At this pace, it'll take 4-5 years before it's worth upgrading on the mobile CPU side from a Core i7 IVB/Haswell 45-47W CPU.
Businesses might be on a 2-3 year cadence but most consumers aren't, unless they are gamers. If we include Apple's laptops, I wouldn't be surprised if most Mac owners are on a 5+ year upgrade cycle. Even a basic Core i3 laptop with a modern Samsung 850 512GB-1TB SSD is more than enough for most stuff people use their laptop for (students, business professionals, etc.). I bet a lot of new laptop purchases are coming from natural consumer evolution cycle (i.e., a human eventually turns 18 and needs to go to college/university, needs a laptop for work so they buy one). That means there will be demand for any generation of Intel's CPUs simply because of new generations of humans replacing older ones but the generation that has primarily finished undergraduate/masters today has little reason to get a new laptop. For companies that require workers to use a laptop at work in developed countries, these employees get their laptops for free which gives them less reason to buy their own laptop too.
Stop thinking one quarter at a time and think 10 years down the line.
In the last 3 years I haven't met anyone at work or outside of work over the age of 50 who bought a new laptop. From anecdotal evidence, most adults today are much more likely to get a new larger smartphone and/or a tablet. Some of my friends are still on 2008-2012 laptops and they have no interest in upgrading other than dropping in an SSD/up the RAM and upgrade to Windows 10. For those who require a laptop/desktop for work, the company provides it.
Even if Intel's CPUs increased in performance at 10-11% per annum, it would take an astounding
~7 years for the CPU speed to roughly double. For someone who is rendering, needs a lot of horsepower for professional applications, they are going X99 platform (or whatever the equivalent is), or Xeons and not focusing that much on laptops for horsepower. If time (as in tied to the speed or processing a CPU-related business task) = $$$ for a professional business, no quad-core i7 laptop is good enough. For everyone else who is a non-gamer, even if CPU speed increases 50-100% in the next 5-7 years, are they going to time that it took 3 seconds less to open Microsoft Suite?

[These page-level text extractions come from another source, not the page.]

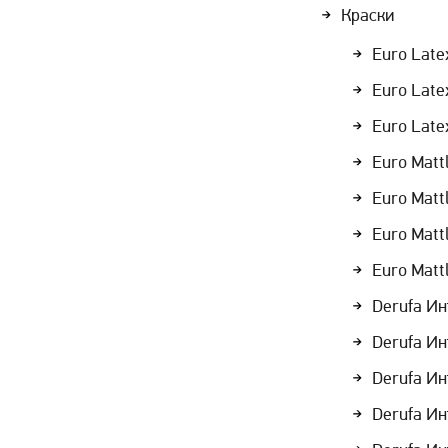
Краски
Euro Late
Euro Late
Euro Late
Euro Matt
Euro Matt
Euro Matt
Euro Matt
Derufa Ин
Derufa Ин
Derufa Ин
Derufa Ин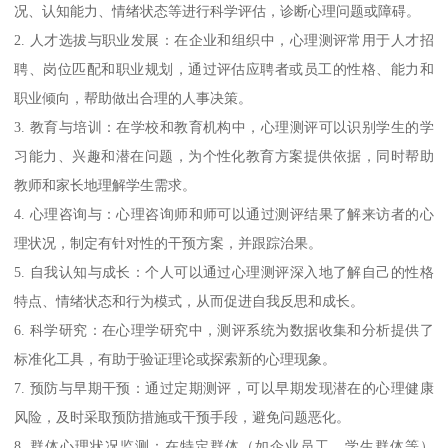
况、认知能力、情绪状态等进行科学评估，诊断心理问题或障碍。
2. 人才选拔与职业发展：在企业和组织中，心理测评常用于人才招
聘、岗位匹配和职业规划，通过评估应聘者或员工的性格、能力和
职业倾向，帮助做出合理的人事决策。
3. 教育与培训：在学校和教育机构中，心理测评可以识别学生的学
习能力、兴趣和潜在问题，为个性化教育方案提供依据，同时帮助
教师和家长地理解学生需求。
4. 心理咨询与：心理咨询师和师可以通过测评结果了解来访者的心
理状况，制定有针对性的干预方案，并跟踪治果。
5. 自我认知与成长：个人可以通过心理测评深入地了解自己的性格
特点、情绪状态和行为模式，从而促进自我反思和成长。
6. 科学研究：在心理学研究中，测评系统为数据收集和分析提供了
标准化工具，有助于验证理论或探索新的心理现象。
7. 预防与早期干预：通过定期测评，可以早期发现潜在的心理健康
风险，及时采取预防措施或干预手段，避免问题恶化。
8. 群体心理状况监测：在特定群体（如企业员工、学生群体等）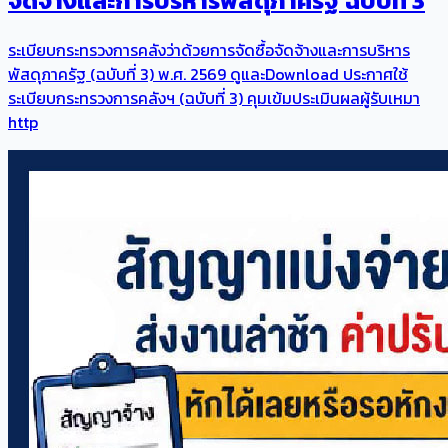
จัดจ้างและการบริหารพัสดุภาครัฐ ฉบับที่ 3
ระเบียบกระทรวงการคลังว่าด้วยการจัดซื้อจัดจ้างและการบริหาร
พัสดุภาครัฐ (ฉบับที่ 3) พ.ศ. 2569 ดูและDownload ประกาศใช้
ระเบียบกระทรวงการคลังฯ (ฉบับที่ 3) คุมเข้มประเมินผลผู้รับเหมา
http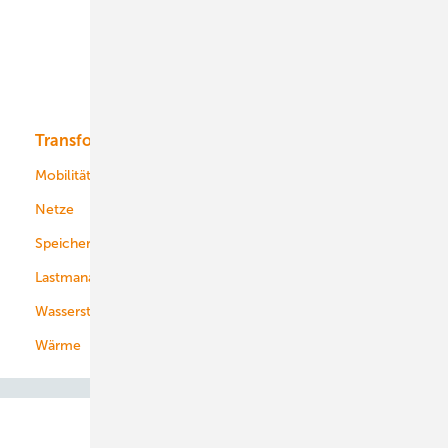
Offshore-Wind
Solar
Bioenergie
Transformation
Energieversorger
Service
Mobilität
Kommunen
Netze
Stadtwerke
Speicher
Energiekonzerne
Lastmanagement
Wasserstoff
Wärme
Abo- & Leserservice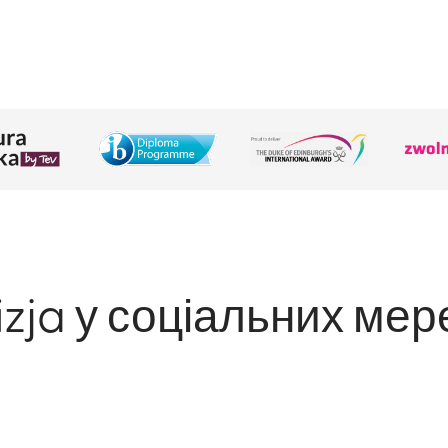
izja у соціальних ме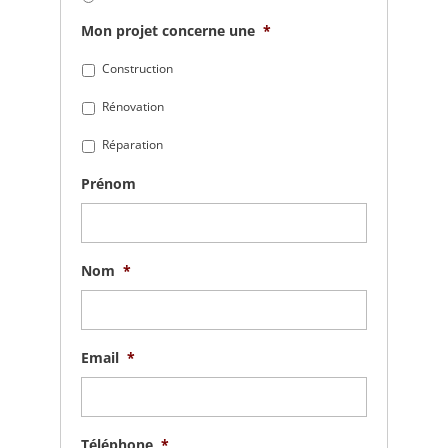
Mon projet concerne une
*
Construction
Rénovation
Réparation
Prénom
Nom
*
Email
*
Téléphone
*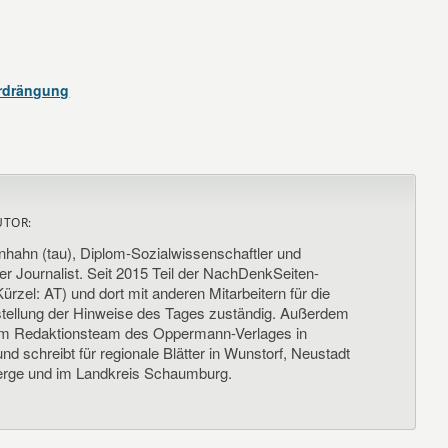
erdrängung
UTOR:
nhahn (tau), Diplom-Sozialwissenschaftler und
her Journalist. Seit 2015 Teil der NachDenkSeiten-
ürzel: AT) und dort mit anderen Mitarbeitern für die
llung der Hinweise des Tages zuständig. Außerdem
um Redaktionsteam des Oppermann-Verlages in
d schreibt für regionale Blätter in Wunstorf, Neustadt
rge und im Landkreis Schaumburg.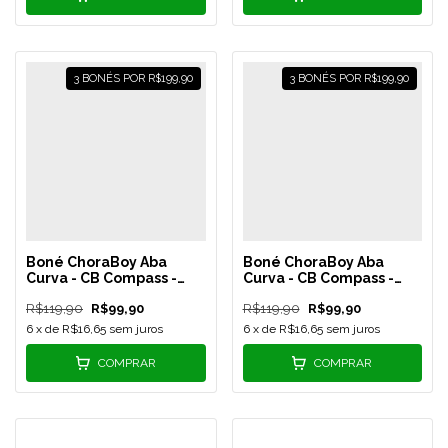
3 BONÉS POR R$199,90
3 BONÉS POR R$199,90
Boné ChoraBoy Aba
Boné ChoraBoy Aba
Curva - CB Compass -
Curva - CB Compass -
Vermelho/Branco - REF
Amarelo/Preto - REF 07
R$119,90
R$99,90
R$119,90
R$99,90
15
6
x de
R$16,65
sem juros
6
x de
R$16,65
sem juros
COMPRAR
COMPRAR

The biggest reasons for upgrading a laptop are not CPU related - old laptop breaks/the battery is shot and it's not replaceable, faster storage (SSDs/PCIe), better screens, desire for lower weight and longer battery times, faster GPUs for gaming. I doubt most consumers care about small annual increases in CPU performance and Intel is no rush to sell a $250 6-core CPU either. On the gaming side, which is a big market and has seen a lot of growth in laptops in the last 5 years, the laptop gamer is likely to buy a new laptop let's say in 2-3 years for the increased GPU performance but with that comes a "free" CPU upgrade since gaming laptops have the latest Intel CPU architectures. But it doesn't mean their primary motivator for upgrading their laptop was for more CPU speed.
It's no wonder Intel's revenues and profits are skyrocketing since they are selling $230-350 i5/i7 CPUs with <130mm2 die sizes.